The structure of our government is such that it naturally trends towards a two-party system. The centrism of the American populace aligns those two parties into a nominal one-party system, standing a few steps for and a few steps aft of the mast of the Big Government yacht, but all riding in the exact same direction. Anyone who would dare rock the boat is purged.

So how do we fix this? Well, one option is replacing “first past the post” voting with ranked balloting. The sad truth of standard plurality elections in a dominant two-party system is that voting for a third party is a vote against your preferred of the two candidates. If you want the LP to win but could live with the Republican, voting Libertarian makes it more, not less, likely a Democrat will be elected instead. In ranked voting, you rank your acceptable candidates by preference, so ranking your LP candidate first and the Republican candidate second allows your second vote to stand should the Libertarian lose.

The question is — would it make a difference? The answer, unfortunately, is likely no:

But instead, the version being offered in Britain will allow voters to write in a first preference, and leave all others blank: the professor calls this practice “plumping.”

This is very significant, Mr Bogdanor argues, and he has the data to back this up. He notes that the stated purpose of AV is to avoid the anomaly by which a candidate can win a constituency on a minority of the vote.

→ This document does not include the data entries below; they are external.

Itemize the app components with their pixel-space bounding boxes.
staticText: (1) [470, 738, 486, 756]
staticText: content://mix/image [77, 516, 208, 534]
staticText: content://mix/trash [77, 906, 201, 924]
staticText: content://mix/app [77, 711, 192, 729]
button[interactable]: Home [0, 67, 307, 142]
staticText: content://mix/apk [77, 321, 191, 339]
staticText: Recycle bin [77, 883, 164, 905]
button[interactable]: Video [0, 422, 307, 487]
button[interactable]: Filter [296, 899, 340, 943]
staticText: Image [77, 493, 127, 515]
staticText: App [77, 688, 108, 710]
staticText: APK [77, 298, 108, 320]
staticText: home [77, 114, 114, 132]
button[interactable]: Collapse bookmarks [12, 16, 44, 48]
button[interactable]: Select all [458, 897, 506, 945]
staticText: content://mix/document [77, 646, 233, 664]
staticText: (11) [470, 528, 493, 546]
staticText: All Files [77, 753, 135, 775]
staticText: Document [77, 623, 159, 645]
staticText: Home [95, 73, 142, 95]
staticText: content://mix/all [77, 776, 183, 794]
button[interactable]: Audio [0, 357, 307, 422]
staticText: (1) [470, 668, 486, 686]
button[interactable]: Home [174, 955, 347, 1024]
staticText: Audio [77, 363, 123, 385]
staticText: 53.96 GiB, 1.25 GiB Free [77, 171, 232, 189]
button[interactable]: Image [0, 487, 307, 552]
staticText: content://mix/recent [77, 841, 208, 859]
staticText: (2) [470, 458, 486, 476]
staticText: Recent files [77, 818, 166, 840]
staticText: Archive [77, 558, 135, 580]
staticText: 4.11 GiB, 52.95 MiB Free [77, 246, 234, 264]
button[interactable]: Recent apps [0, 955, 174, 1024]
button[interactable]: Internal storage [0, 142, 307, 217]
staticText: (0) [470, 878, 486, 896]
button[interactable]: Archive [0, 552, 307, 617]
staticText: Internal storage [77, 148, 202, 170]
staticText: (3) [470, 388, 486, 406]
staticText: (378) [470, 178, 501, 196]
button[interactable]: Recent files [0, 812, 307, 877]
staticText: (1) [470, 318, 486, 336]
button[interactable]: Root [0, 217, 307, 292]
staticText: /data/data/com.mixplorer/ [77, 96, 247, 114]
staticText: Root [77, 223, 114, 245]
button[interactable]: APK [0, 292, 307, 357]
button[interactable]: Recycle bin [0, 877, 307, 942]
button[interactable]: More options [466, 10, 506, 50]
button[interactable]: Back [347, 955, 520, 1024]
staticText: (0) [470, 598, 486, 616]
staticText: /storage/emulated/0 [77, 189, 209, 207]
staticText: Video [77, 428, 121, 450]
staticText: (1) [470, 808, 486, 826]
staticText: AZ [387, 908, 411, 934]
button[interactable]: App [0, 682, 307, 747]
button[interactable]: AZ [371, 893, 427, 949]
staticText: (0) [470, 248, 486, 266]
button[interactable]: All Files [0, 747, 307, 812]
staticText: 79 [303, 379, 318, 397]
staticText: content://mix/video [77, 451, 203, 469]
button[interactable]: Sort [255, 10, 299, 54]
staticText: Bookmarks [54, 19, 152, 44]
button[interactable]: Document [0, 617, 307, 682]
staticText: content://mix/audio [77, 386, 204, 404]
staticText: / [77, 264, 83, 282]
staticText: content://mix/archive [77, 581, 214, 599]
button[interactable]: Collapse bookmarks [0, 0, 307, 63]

However, he explains, it is not correct to say that AV ensures every MP is elected by a majority. In the Australian states of Queensland and New South Wales, “plumping” is allowed in elections to state legislatures. And where it is allowed, it is very common. He records:

The greater the degree of plumping, the more an alternative vote election turns into a first past the post election…In Queensland, in 2009, where the Labor Party advised its supporters to “Just Vote 1”, to give Labor their first preference and not to give a preference to any other candidate, around 63% of voters plumped. Even where a party does offer advice, that advice may be ignored. In Queensland, the Greens advised that second preferences be given to Labor, but 46% of Green voters decided to plump

There are many arguments for and against AV. Many will be rehearsed here over the next few weeks (you lucky people). But for now, consider this possibility: by avoiding a dreadful form of AV (one which would make the use of all preferences obligatory), British backers of AV may have chosen a system that amounts to a gussied-up form of FPTP with added complexity and aggravation.

In a system built to be dominated by two parties at the Congressional level (not at the district level), we don’t have a system requiring multiple minority parties to work together to “create a government”. That’s more of a parliamentary system with proportional representation. Nor do we, as Americans enamored with representative democracy, seem to want that — we want to elect AN individual to represent OUR OWN interests in Washington [not that this actually happens, of course].

So it’s quite likely that Republicans and Democrats will each put their own party and zero other candidates on a ranked ballot. Those of us outside the two main parties will put our third-party preference and our second choice on a ranked ballot. And at the end of the day, you’ll end up with a Congress filled with the same Republicans and Democrats we started with. In the few cases where a minority party candidate is elected (say, for example, where a popular main-party candidate is skewered in the primary and goes third-party), it may make it easier to end up in office, but still isn’t a major change to the system.

I’m a fan of changing structure, and I see the allure of preference voting. In fact, I think preference voting is a worthy change. But I think that preference voting, in and of itself, would have effectively zero impact on the American political landscape. For it to be important, it would have to be paired with other structural changes that would improve the likelihood that minority parties would end up with a seat at the table. Like most things with the $3.5T Leviathan, it’ll take more than preference voting to make a real difference.